1937 senesinde Konya’da doğan Süleyman Hayri Bolay, bu eserin sunuş kısmında bu eserle hedeflediklerini belirtmiştir: “ Tanzimat'tan günümüze gelen ve gelişen düşünce hayatımızı, düşünürlerimizin neler düşündüklerini yeni nesillerle tanıştırmak, onların tefekkür kabiliyetlerini tahrik etmek, onların Batı düşüncesi karşısında eziklik duymalarını önlemek, babalarının, dedelerinin yahut yakın ve uzak akrabalarının neler düşündüklerini, hangi sorunlarla boğuştuklarını, onlara nasıl çözümler getirdiklerini, hangilerini çözemeyip bize aktardıklarını sergilemek…"
Eser, “Türkçe ile felsefe yapılamaz, bizde filozof yetişmedi, yetişemez” gibi gerçeği yansıtmayan fakat tesiri altında bırakıldığımız iddiaları da reddediyor. Süleyman Hayri Bolay hocanın kitabına dercettiği şu sözleri kitabın zamanımızdaki çok mühim problemlere cevaplar verebilecek nitelikte olduğunu göstermekte.

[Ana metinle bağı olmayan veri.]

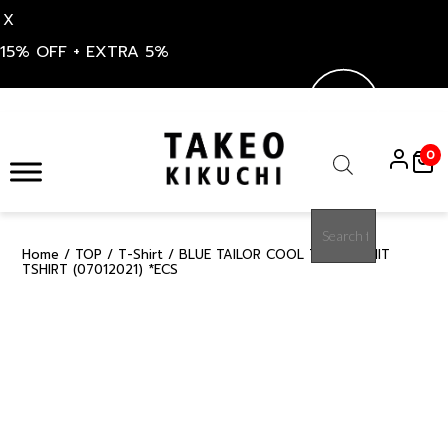
X
15% OFF + EXTRA 5%
Skip
to
0
content
Products
search
Home
/
TOP
/
T-Shirt
/ BLUE TAILOR COOL TOUCH KNIT
30%
TSHIRT (07012021) *ECS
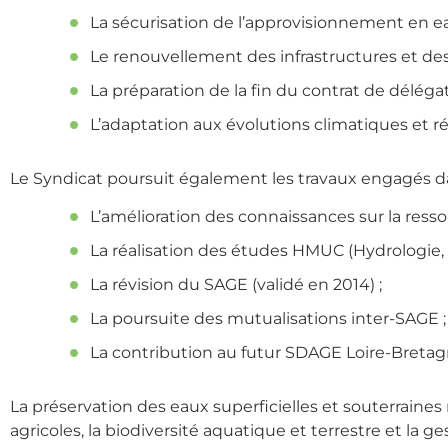
La sécurisation de l’approvisionnement en eau
Le renouvellement des infrastructures et des
La préparation de la fin du contrat de déléga
L’adaptation aux évolutions climatiques et r
Le Syndicat poursuit également les travaux engagés 
L’amélioration des connaissances sur la resso
La réalisation des études HMUC (Hydrologie, M
La révision du SAGE (validé en 2014) ;
La poursuite des mutualisations inter-SAGE ;
La contribution au futur SDAGE Loire-Bretag
La préservation des eaux superficielles et souterraines
agricoles, la biodiversité aquatique et terrestre et la g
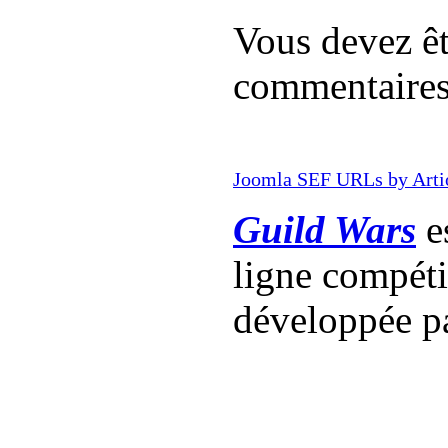
Vous devez êt
commentaire
Joomla SEF URLs by Arti
Guild Wars
es
ligne compét
développée p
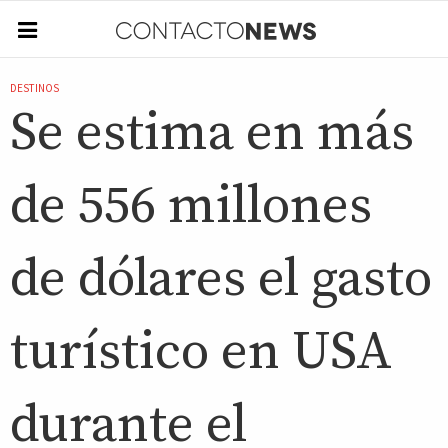
DESTINOS
Se estima en más
de 556 millones
de dólares el gasto
turístico en USA
durante el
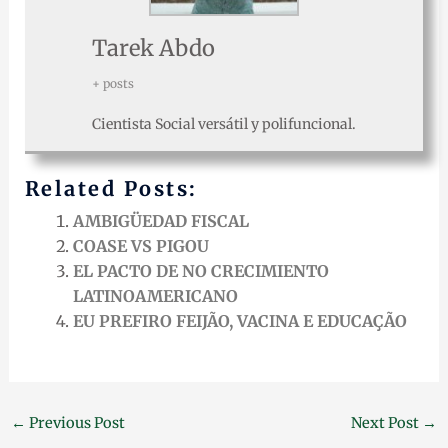
Tarek Abdo
+ posts
Cientista Social versátil y polifuncional.
Related Posts:
AMBIGÜEDAD FISCAL
COASE VS PIGOU
EL PACTO DE NO CRECIMIENTO
LATINOAMERICANO
EU PREFIRO FEIJÃO, VACINA E EDUCAÇÃO
←
Previous Post
Next Post
→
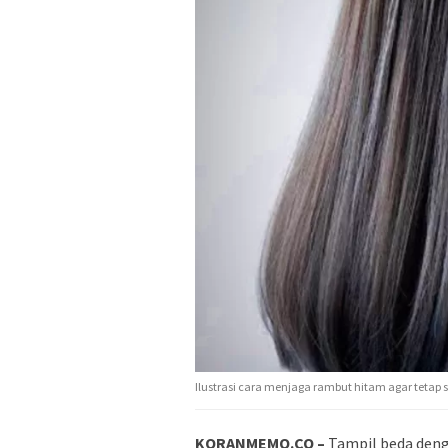
Ilustrasi cara menjaga rambut hitam agar tetap 
KORANMEMO.CO –
Tampil beda den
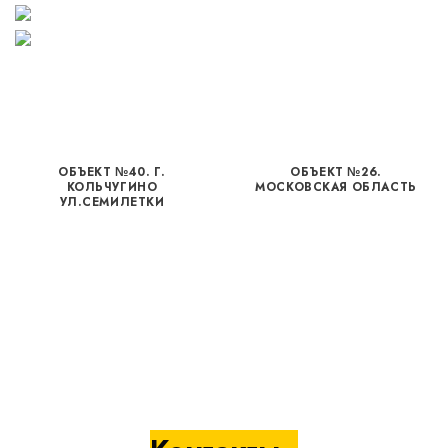
ОБЪЕКТ №40. Г.
ОБЪЕКТ №26.
КОЛЬЧУГИНО
МОСКОВСКАЯ ОБЛАСТЬ
УЛ.СЕМИЛЕТКИ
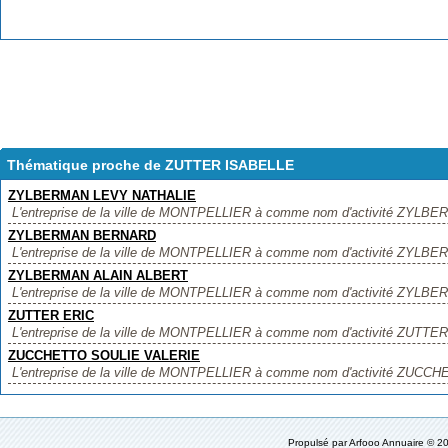
Thématique proche de ZUTTER ISABELLE
ZYLBERMAN LEVY NATHALIE
L'entreprise de la ville de MONTPELLIER à comme nom d'activité ZYLBE
ZYLBERMAN BERNARD
L'entreprise de la ville de MONTPELLIER à comme nom d'activité ZYLBE
ZYLBERMAN ALAIN ALBERT
L'entreprise de la ville de MONTPELLIER à comme nom d'activité ZYLBE
ZUTTER ERIC
L'entreprise de la ville de MONTPELLIER à comme nom d'activité ZUTTER E
ZUCCHETTO SOULIE VALERIE
L'entreprise de la ville de MONTPELLIER à comme nom d'activité ZUCCH
Propulsé par
Arfooo Annuaire
© 20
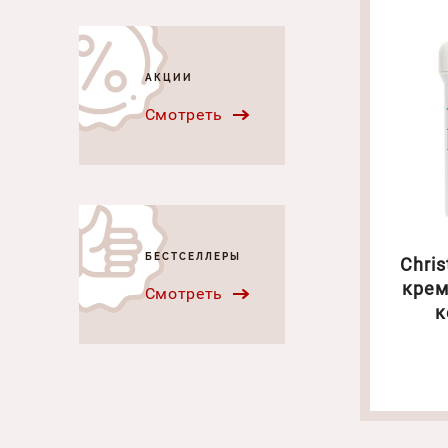
АКЦИИ
Смотреть
БЕСТСЕЛЛЕРЫ
Chri
крем
Смотреть
к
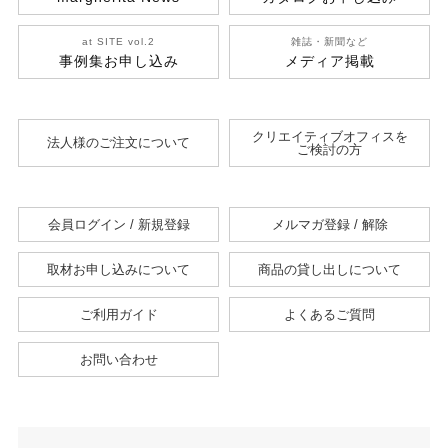
at SITE vol.2
雑誌・新聞など
事例集お申し込み
メディア掲載
クリエイティブオフィスを
法人様のご注文について
ご検討の方
会員ログイン / 新規登録
メルマガ登録 / 解除
取材お申し込みについて
商品の貸し出しについて
ご利用ガイド
よくあるご質問
お問い合わせ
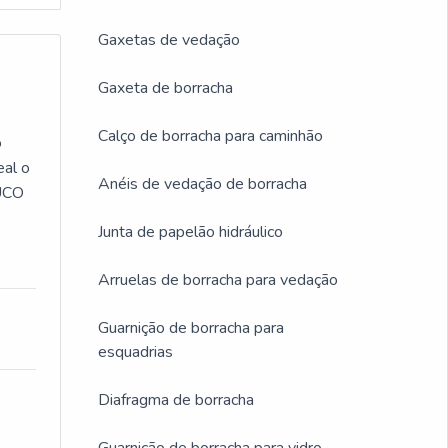
Gaxetas de vedação
Gaxeta de borracha
Calço de borracha para caminhão
o
eal o
Anéis de vedação de borracha
OUCO
Junta de papelão hidráulico
Arruelas de borracha para vedação
Guarnição de borracha para
esquadrias
Diafragma de borracha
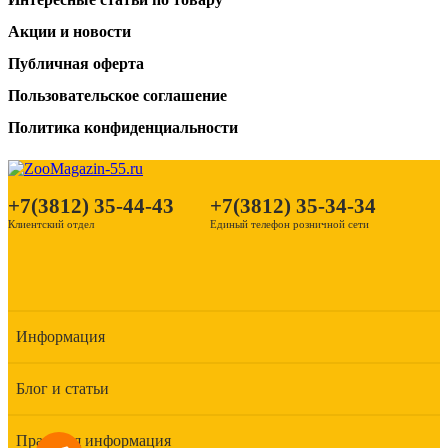
Акции и новости
Публичная оферта
Пользовательское соглашение
Политика конфиденциальности
+7(3812) 35-44-43
+7(3812) 35-34-34
Клиентский отдел
Единый телефон розничной сети
Информация
Блог и статьи
Правовая информация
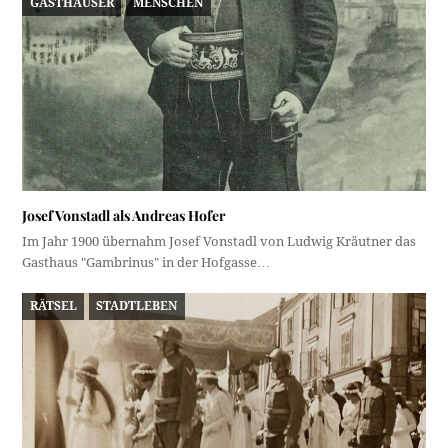
GASTHÄUSER
MENSCHEN
Josef Vonstadl als Andreas Hofer
Im Jahr 1900 übernahm Josef Vonstadl von Ludwig Kräutner das
Gasthaus "Gambrinus" in der Hofgasse…
RÄTSEL
STADTLEBEN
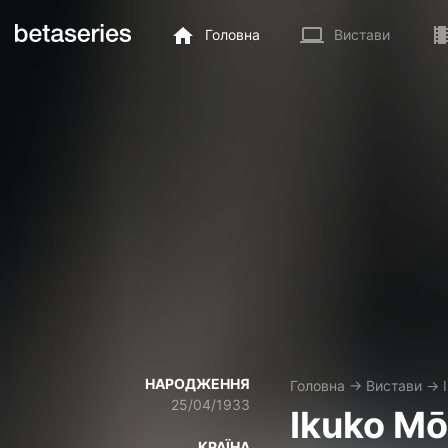
Головна
Вистави
НАРОДЖЕННЯ
Головна
→
Вистави
→
25/04/1933
Ikuko Mō
КРАЇНА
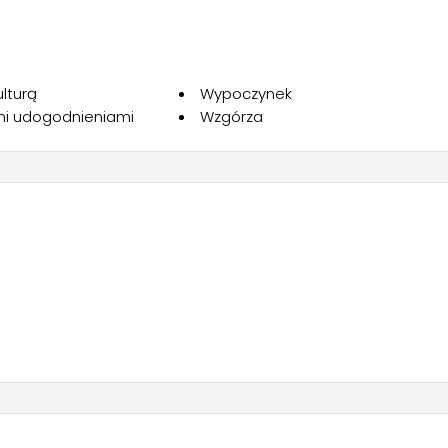
 (1,5 KW-220 V-6,81 A), pralka, suszarka, zamrażarka i łazie
iczone w cenę, a stawki są za noc, więc po każdym noclegu
ziennej stawki. Psy są dozwolone (za co nie jest pobierana
lturą
Wypoczynek
mi udogodnieniami
Wzgórza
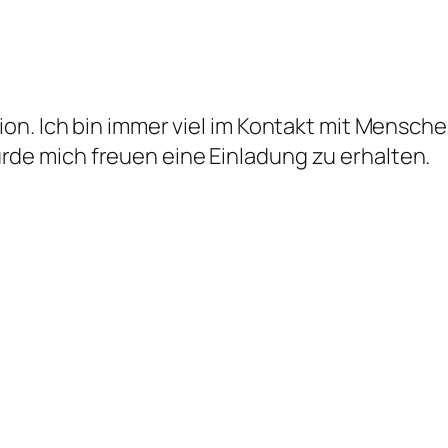
ation. Ich bin immer viel im Kontakt mit Mensc
ürde mich freuen eine Einladung zu erhalten.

 “Eskiden de büyük filozoflar yetiştirmiş bir ulusuz biz. Türk düşünürlerin katkısı olmasaydı Avrupa Rönesans'a ulaşamazdı. Descardest'tan yüzyıllar önce Gazâlî'miz vardı bizim. Nicolai Hartman'dan daha mı az Fârâbî'miz. Husserle'den neyi eksik Sühreverdî'nin. Mevlânâ'nın, Yûnus'un, Pir Sultan Abdal'ın günümüzdeki o ünlü varoluşçulardan nesi daha aşağı. Şimdi kalkıp da “Biz filozof olamayız” diye kestirip atmak son derece yanlış olur.”
Nobel yayınlarından çıkan eserin cilt cilt dağılımları şöyle:
1-2 Siyasi, idari ve sosyal düşünce temsilcileri.
3-4 A, 4 B. Bilimsel ve felsefi düşünce temsilcileri.
5. Ahlakî ve edebî düşünce temsilcileri.
6. Dînî ve tasavvufî düşünce temsilcileri.
7. Türk dünyası düşünür temsilcileri.
            Panelin onur konuğunu yalnız bırakmayan ve bu devasa eserde maddeleri bulunan hocalarımız: Prof. Dr. Bedri Gencer, Prof. Dr. Alparslan Açıkgenç, Doç. Dr. Suat Mertoğlu ve Senail Özkan. Paneli Suat Mertoğlu hoca yönetti.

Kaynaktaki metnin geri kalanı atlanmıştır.